ASD’s run the gamut of developmental phenotypes, from slight speech impediments to severe difficulties in social behavior. This diversity is compounded by variable combinations of genetic and environmental factors that somehow create these different phenotypes. Clearly, each ASD case is unique; thus studying the mechanisms for ASD has been extremely difficult. That is, until the Tooth Fairy came to help. Through the Tooth Fairy Project, parents can exchange their children’s baby teeth for something more valuable than just a crisp dollar bill [2].

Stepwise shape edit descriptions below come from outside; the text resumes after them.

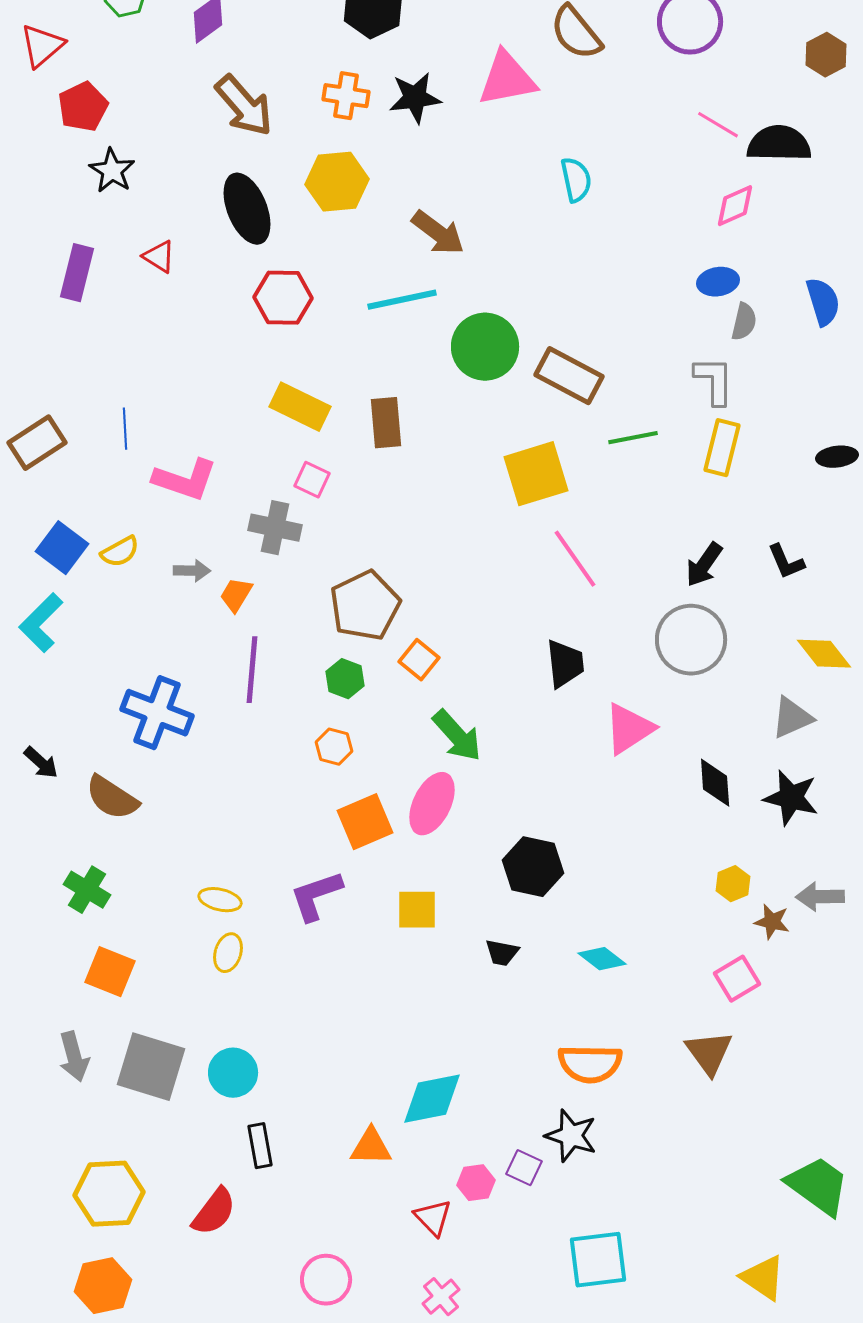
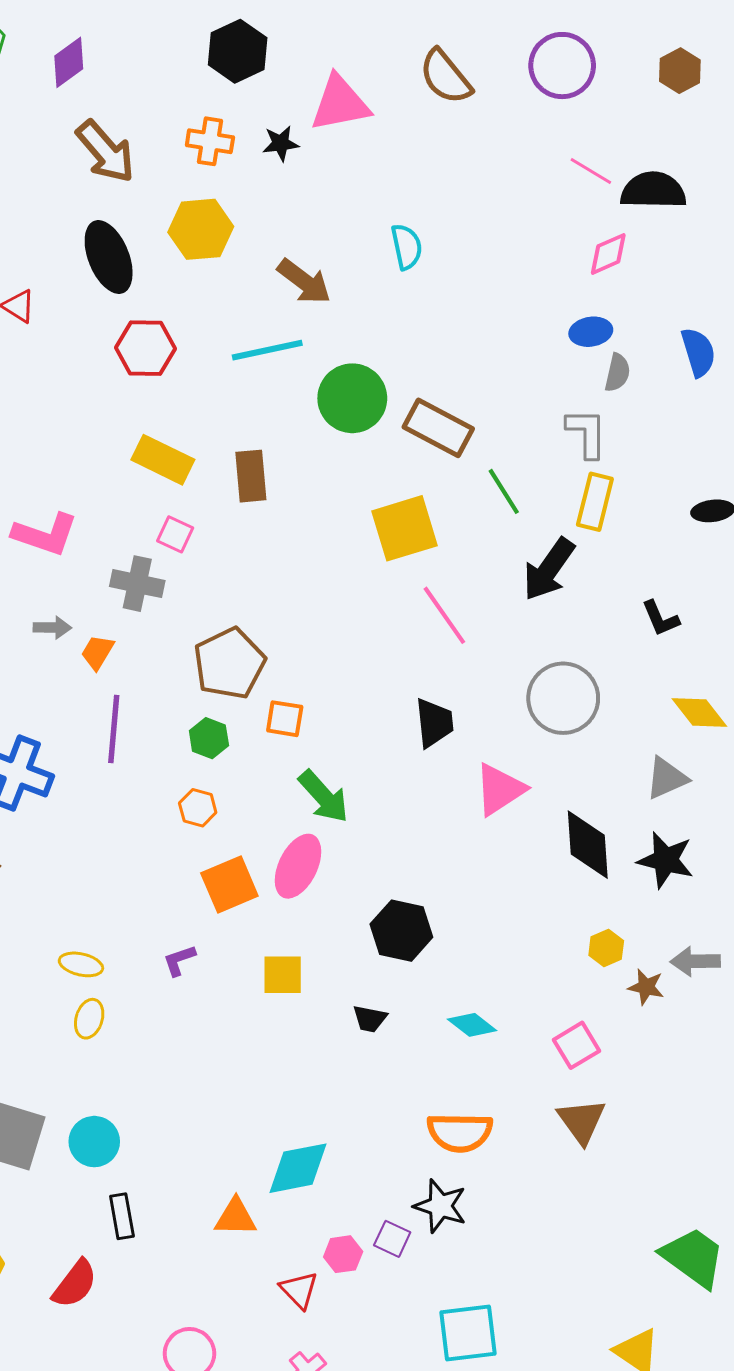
brown hexagon: (826, 55) -> (680, 71), moved
pink triangle: (507, 79) -> (340, 103), moved
black star: (415, 98) -> (281, 143), size x0.7
cyan semicircle: (576, 180) -> (407, 247), moved
green line: (633, 438) -> (504, 491), turned 69
black arrow: (704, 565) -> (549, 569), moved, size x1.4
orange square: (419, 660) -> (285, 719), turned -30
black diamond: (715, 783) -> (588, 845), size x1.4
purple L-shape: (316, 896) -> (179, 960), size x0.6
pink square: (737, 979) -> (576, 1045), moved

And in this project, the Tooth Fairy is not quite who kids might expect it to be. UC San Diego School of Medicine physician and professor Dr. Alysson Moutri collects the teeth that parents send in, not to build a tooth fairy castle but to construct models for autism. The cells in each tooth can be turned around in their development and directed to create what are known as induced pluripotent stem cells. Induced pluripotent cells (iPSCs) are essentially adult cells returned to their embryonic state so that they can differentiate into many different types of cells besides their original identity [3]. [Figure 2] Dr. Moutri redirects dental pulp cells to form neurons and, since each iPSC model contains the genome unique to an individual, these models are able to better demonstrate the diversity of ASD [4]. (Here is more information about the Tooth Fairy Project.)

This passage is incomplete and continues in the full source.